House sets oil export vote for next week

The House is set to vote on lifting a 40-year-old ban on crude oil exports next week, after scrapping a tentative plan to do so before the end of September.

A spokesman for House Majority Leader Kevin McCarthy confirmed the plan in a two-word email response to the Washington Examiner: “next week.”

The House Rules Committee on Monday began collecting amendments to the bill, which advanced out of the Energy and Commerce Committee in September. The rule would lift the 1970s ban on exporting crude oil from the U.S. in an effort to boost job development and investment in America’s oil and gas infrastructure.

As a result of hydraulic fracturing, or fracking, the U.S. has become the largest producer of oil and natural gas in the world. The bill, introduced by former energy Chairman Joe Barton of Texas, removes the federal restrictions put in place after the Arab oil embargo.

“It’s time that Congress considers revising the ban on crude oil exports,” said Energy and Commerce Committee Chairman Fred Upton of Michigan upon backing the measure this summer. “Oil exports can be a win for the American people and a win for our allies.”

On Wednesday, the Congressional Budget Office, the federal nonpartisan research arm, issued a study showing the ban has led to more than $1 trillion in lost profits for U.S. producers over the past four decades.

The report also said that the bill “would reduce net direct spending by $1.4 billion over the 2016-2025 period by increasing offsetting receipts from federal oil and gas leases.”

Oil producers quickly seized on the study to demonstrate that lifting the ban would expand the economy, while raising revenue for the government. At the same time, critics of the bill played up the fact that removing the ban would raise gasoline prices and harm the economy. Many Democrats oppose the measure based on the fear it would raise fuel costs for consumers.

The Crude Coalition, a group of East Coast refiners fighting the legislation, touted the budget office’s findings that repealing the ban would raise the cost of oil by $2.50 at the well.

The coalition says that would translate into higher gasoline prices.

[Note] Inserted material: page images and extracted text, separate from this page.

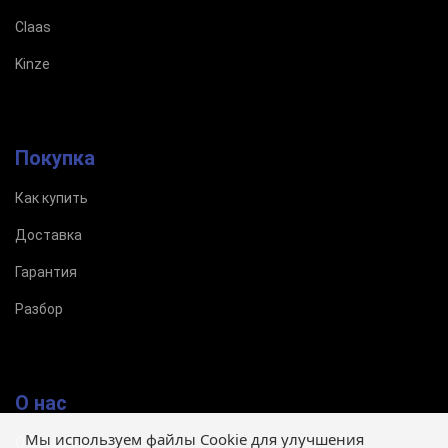
Claas
Kinze
Покупка
Как купить
Доставка
Гарантия
Разбор
О нас
Мы используем файлы Cookie для улучшения
О магазине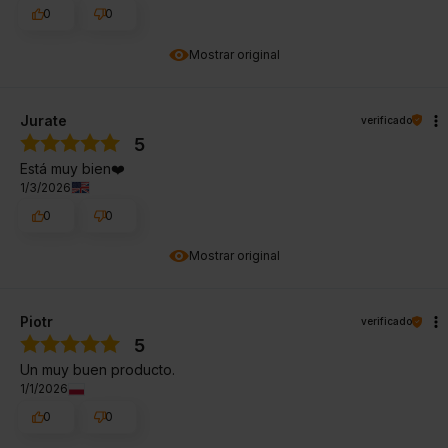
0
0
Mostrar original
Jurate
verificado
5
Está muy bien❤️
1/3/2026
0
0
Mostrar original
Piotr
verificado
5
Un muy buen producto.
1/1/2026
0
0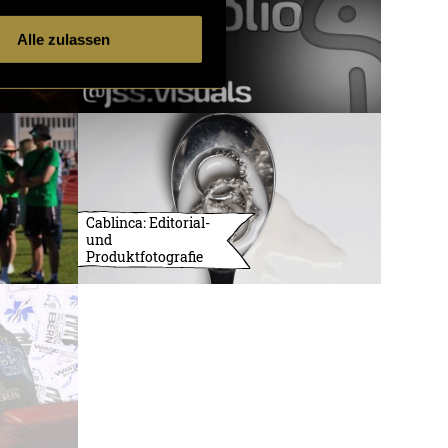
Alle zulassen
Cablinca: Editorial-
und
Produktfotografie
3732 Artikel
1 von 121
ältere
Artikel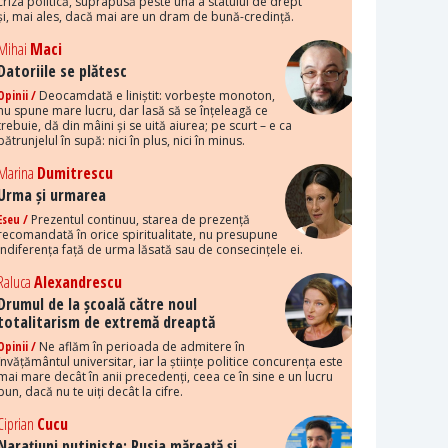
criza politică, suprapusă peste una a statului de drept
și, mai ales, dacă mai are un dram de bună-credință.
Mihai
Maci
Datoriile se plătesc
Opinii /
Deocamdată e liniștit: vorbește monoton,
nu spune mare lucru, dar lasă să se înțeleagă ce
trebuie, dă din mâini și se uită aiurea; pe scurt – e ca
pătrunjelul în supă: nici în plus, nici în minus.
Marina
Dumitrescu
Urma și urmarea
Eseu /
Prezentul continuu, starea de prezență
recomandată în orice spiritualitate, nu presupune
indiferența față de urma lăsată sau de consecințele ei.
Raluca
Alexandrescu
Drumul de la școală către noul
totalitarism de extremă dreaptă
Opinii /
Ne aflăm în perioada de admitere în
învățământul universitar, iar la științe politice concurența este
mai mare decât în anii precedenți, ceea ce în sine e un lucru
bun, dacă nu te uiți decât la cifre.
Ciprian
Cucu
Narațiuni putiniste: Rusia măreață și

“Higher crude prices mean higher prices at the pump,” according to a statement from the group. “The price of crude oil is the largest component in the price of gasoline.”

The report comes after a study by the Energy Information Administration earlier this summer said the price of gasoline would drop as a result of repealing the ban, which proponents have used to persuade critics to support the legislation.

The Senate is pushing forward with its own bill, which was passed out of the Energy and Natural Resources Committee in July along a strict party-line vote. But that’s not the only bill out there. The Senate Banking Committee is taking up a bill introduced by Democrat Heidi Heitkamp of North Dakota, which could bring more support from the minority party.

The committee is expected to vote on the bill Thursday, moving two bills to the Senate floor for consideration. It is not known when the bill will come up for a vote. Senate leadership has been coy on the legislation, as many analysts and observers say it faces an uphill battle there.

There is also an issue of priorities, as Senate Majority Leader Mitch McConnell is preparing to go after President Obama’s climate change agenda by passing a resolution opposing the Clean Power Plan.

The plan is the centerpiece of Obama’s climate agenda and a top Republican target. McConnell, who hails from the coal state of Kentucky, says the rules will close power plants and lead to higher energy prices and a less reliable grid.